There may not be any better representation of how City turned Madrid into a cowed creature pissing down its own leg than City’s second goal when you see how much space Dani Carvahal gives Jack Grealish on the left wing. He’s not even within 10 yards, such is his terror of getting utterly torched again. Which he does anyway:


City battered every Madrid player into that kind of caution or outright fear, which only opened up more space for them wherever they desired. The magnetism that Erling Haaland creates in the penalty box means Ilkay Günduǧan and Kevin De Bruyne have acres of pasture to frolic in, which only sucks in a defense, leaving Bernardo Silva, and Grealish an orbit’s-worth of space themselves. It’s unsolvable.
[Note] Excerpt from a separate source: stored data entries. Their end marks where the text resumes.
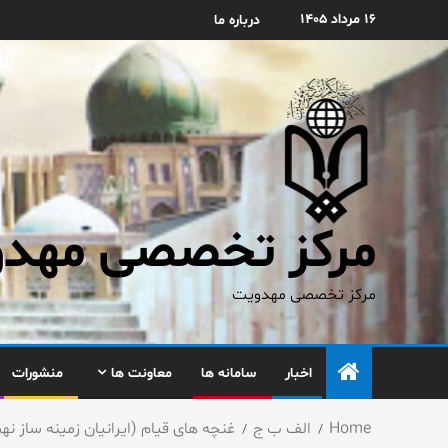
۱۶ مرداد ۱۴۰۵
درباره ما
مرکز تخصصی مهدوی
مرکز تخصصی مهدویت
اخبار
سامانه ها
معاونت ها
منشورات
Home
الف ب ج
غنچه های قیام (ایرانیان زمینه ساز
A rou t long in the making

We had described before how Pep Guardiola had spent years sharpening one aspect of City’s play, whether it was their freakish expression with the ball, their ability to control a match with the ball, then being able to defend to a point of sucking all the oxygen out of a match, the positionless death from everywhere, and a pirate’s sensibility of counter-attacking, and putting it all together this season. Yesterday seemed like the culmination of all of it.

This is what Real Madrid, Barcelona, Juventus, and Bayern Munich all feared would happen. Given their abhorrent financial wealth boosted by the Premier League’s financial dominance of Europe already, City would achieve a level that simply cannot be touched. That those clubs would be removed from the discussion of most powerful on the field and soon off the field as well. There would be a new emperor.
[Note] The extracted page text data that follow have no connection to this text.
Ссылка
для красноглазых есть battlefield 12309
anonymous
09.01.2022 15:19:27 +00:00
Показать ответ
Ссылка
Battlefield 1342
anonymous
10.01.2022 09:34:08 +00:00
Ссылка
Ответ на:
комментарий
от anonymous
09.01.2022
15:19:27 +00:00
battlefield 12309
And maybe that is what yesterday signaled, but to merely relegate it to the status of simply being the result of more money than everyone else isn’t entirely accurate. While it couldn’t have been achieved without the money spent, that does a disservice to the work Guardiola has done. John Stones was only a decent ball-playing center back when he arrived from Everton. He was not a hybrid defender/pivot-point in midfield. Kevin De Bruyne was not the best passer in the world. Bernardo Silva couldn’t play four positions at once. Grealish couldn’t really fit into a team. Haaland…well, he was a goal machine before but his edges have been smoothed too. Perhaps City’s money unfairly makes them the only place where Guardiola could paint such a thing, one of the few capable of creating this masterpiece with an endless supply of players, money, and time. But it still has to be done.
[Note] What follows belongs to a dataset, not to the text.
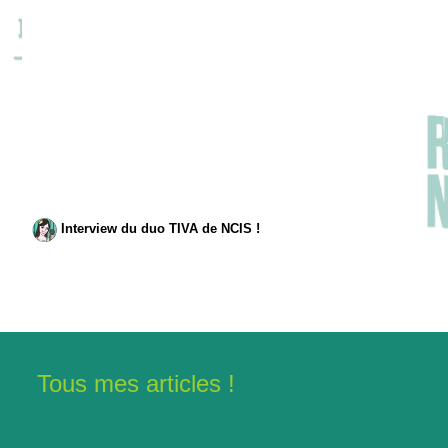
Interview du duo TIVA de NCIS !
Tous mes articles !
Perhaps City’s competitors should just comfort themselves in the knowledge that Pep won’t be around forever. He’s changed the game at two clubs now, introducing tiki-taka in Barcelona and the thundering high press and control, and positional changes at City. But there aren’t many around who can do the same when he leaves. PSG are an example of what happens when you just assemble talent and tell a new manager every 18 months to make it work. Maybe Guardiola is the only one who can get the City hierarchy to heel and have the patience to build something over a span of years. Of course, Guardiola is the only one who can also keep winning the Premier League while he builds. City are the only club where that’s possible.

It’s the only hope. They may never be universally loved, or even non-loathed. But City are certainly now universally-appreciated for the soccer they play. That will be more than enough.